Publication Date


Document Type


First Advisor

Harris, Lindsay N.

Degree Name

Ph.D. (Doctor of Philosophy)

Legacy Department

Department of Leadership, Educational Psychology and Foundations (LEPF)


This study investigates learning a foreign language in informal virtual environments (the “virtual wild”) and learners’ emotions connected to the process. Evidence suggests that incidental foreign language contact in unstructured, virtual environments can enhance second language (L2) learning, and that the use of online informal learning of language activities with students learning English as an L2 results in higher fluency, lower error rates, and greater engagement compared to learning that occurs in a traditional classroom setting. The research on online informal learning of English (OILE) aligns with the newest research in linguistics asserting that language is learned through experience with it and an exposure to usage-events. Nevertheless, such incidental informal learning is generally untrusted, believed to cause more harm than good, and not commonly encouraged in the classroom.

In the U.S., where English is the dominant language, not a lot of emphasis is put on learning other tongues. Learners who, despite that, chose to engage in this endeavor are mostly unsuccessful and quickly give up. The enrollments are consistently decreasing, programs are eliminating, and only a fraction of students achieve expected results. The abysmal retention rates clearly indicate that even highly interested students are disappointed with how languages are being taught and eventually quit. Among the reasons behind these statistics are the “grammar+vocabulary lists” approach used in the majority of foreign language (FL) classes and FL anxiety that negatively influences learners’ achievement.
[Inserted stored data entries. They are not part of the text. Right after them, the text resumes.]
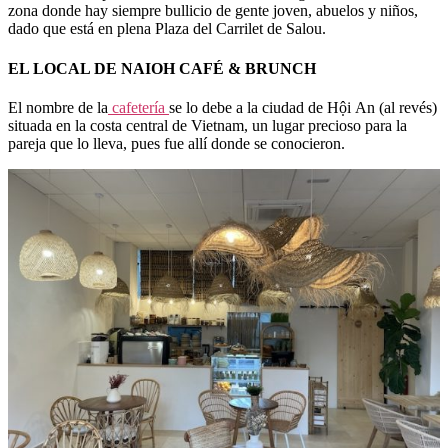
zona donde hay siempre bullicio de gente joven, abuelos y niños,
dado que está en plena Plaza del Carrilet de Salou.
EL LOCAL DE NAIOH CAFÉ & BRUNCH
El nombre de la
cafetería
se lo debe a la ciudad de Hội An (al revés)
situada en la costa central de Vietnam, un lugar precioso para la
pareja que lo lleva, pues fue allí donde se conocieron.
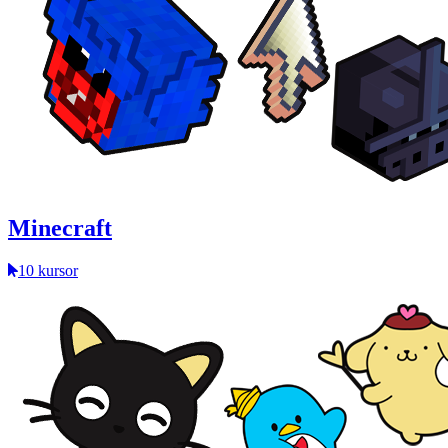
Minecraft
10 kursor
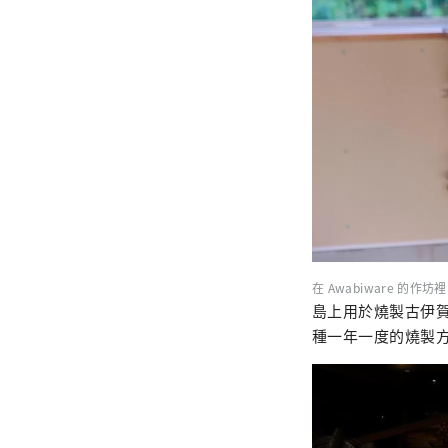
在 Awabiware 的
島上用於燒製古伊
種一年一度的燒製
With the great success of OILE in Europe, this study endeavors to apply this concept to other languages, using German as an example. This adoptive concept is referred to as Online Informal Learning of Language or OILL. This study investigates whether OILL can foster a higher language gain than traditional FL instruction. In addition to that, OILL’s emotional aspects are examined in order to assess whether emotions influence the success of OILL and whether this information could yield, so far undiscovered, ways of significantly lowering or eliminating FL anxiety.

Sixty-one intermediate and higher German learners enrolled in the study, however, only 16 participants completed the full 10 hours and took all required tests and surveys. The participants were randomly assigned to one of two conditions: Experimental Group (EG), engaging in online informal learning activities in German (e.g., watching German movies, shows, programs, or videos; listening to the music; reading the Web; etc.) and Control Group (CG), who engaged in traditional, textbook-based activities mirroring traditional classroom practices (e.g., fill in the blanks exercises; texts, short videos, and audio recordings altered towards educational purposes and followed by an array of exercises; etc.). All activities were delivered online via a platform with German activities.

First, the participants were prompted to take an Interest and Demographic Questionnaire (IDQ) investigating their current familiarity with the virtual wild. As next, the learners took a German pre-test and, after they completed 10 hours of activities, a German post-test to assess their language gain. At random times, when the learners engaged in the German activities, they were also prompted to take an Emotion Form (EF) survey that has been developed based on the Experience Sampling Method (ESM). This instrument was to assess their emotions in the moment.

The results of the study show an advantage of OILL, although limited through the small and unbalanced sample. First, out of 16 participants who completed the full study, only 4 were in the CG (25%) and three times more, 12 (75%), in the EG. Thus, the study suggests that three times more learners are likely to persevere when engaging in the virtual wild and only a few, already highly motivated and committed learners, chose to continue learning their favorite language when it is through a more traditional approach. This finding mirrors the statistics on students’ retention in the FL classes in the U.S. While no differences in the overall language gain between the EG and CG was found, descriptively, both groups achieved language gain. This implies that even if OILL does not produce higher language gain, it does engage three times more learners than traditional approaches.

The results on learners’ emotions across time indicated that all learners’ emotions, regardless of the condition, stayed consistent over time and did not significantly differ between the groups. The average emotion reported by all learners varied between slightly and moderately positive. Finally, no correlation between the language gain and emotions was found for the 16 participants. In addition to these data, the IDQ indicated that out of 57 participants who took the survey, almost 80% never or rarely engage in any types of OILL-like activities in German. This result suggests that the extremely rich, mostly free, and authentic input available online is barely used by language learners in the U.S.

This study was the first implementing OILE towards language other than English and due to a small and unbalanced sample can only be perceived as preliminary. Nevertheless, it suggests that despite the common belief, virtual wild is not harmful and does result in a language gain as well as it fosters positive emotions. Most importantly, however, this study suggests that traditional practices are able to reach only a fraction of highly interested students, while OILL appears to attract and keep triple the number. While more research on OILL is needed, this study presents strong implications for changing the way how languages are being taught in the American schools.